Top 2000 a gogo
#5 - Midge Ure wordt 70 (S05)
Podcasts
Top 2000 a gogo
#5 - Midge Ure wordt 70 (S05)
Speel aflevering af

***

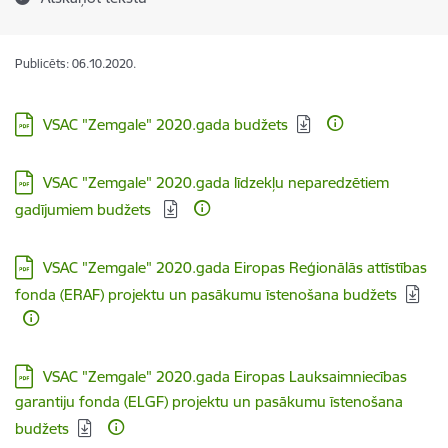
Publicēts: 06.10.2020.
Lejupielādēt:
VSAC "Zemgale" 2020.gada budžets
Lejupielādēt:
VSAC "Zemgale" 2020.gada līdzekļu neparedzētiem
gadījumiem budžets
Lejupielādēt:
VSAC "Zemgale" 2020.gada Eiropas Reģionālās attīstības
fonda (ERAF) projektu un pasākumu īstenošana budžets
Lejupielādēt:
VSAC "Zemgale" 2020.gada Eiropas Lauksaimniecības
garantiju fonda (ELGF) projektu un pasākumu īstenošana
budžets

***

§ **TASK TO CARRY OUT**
Your answer must consist of every line from the listing that holds the string "Zemgale".

§ **OUTPUT OF THE EXERCISE**
VSAC "Zemgale" 2020.gada budžets
VSAC "Zemgale" 2020.gada līdzekļu neparedzētiem
VSAC "Zemgale" 2020.gada Eiropas Reģionālās attīstības
VSAC "Zemgale" 2020.gada Eiropas Lauksaimniecības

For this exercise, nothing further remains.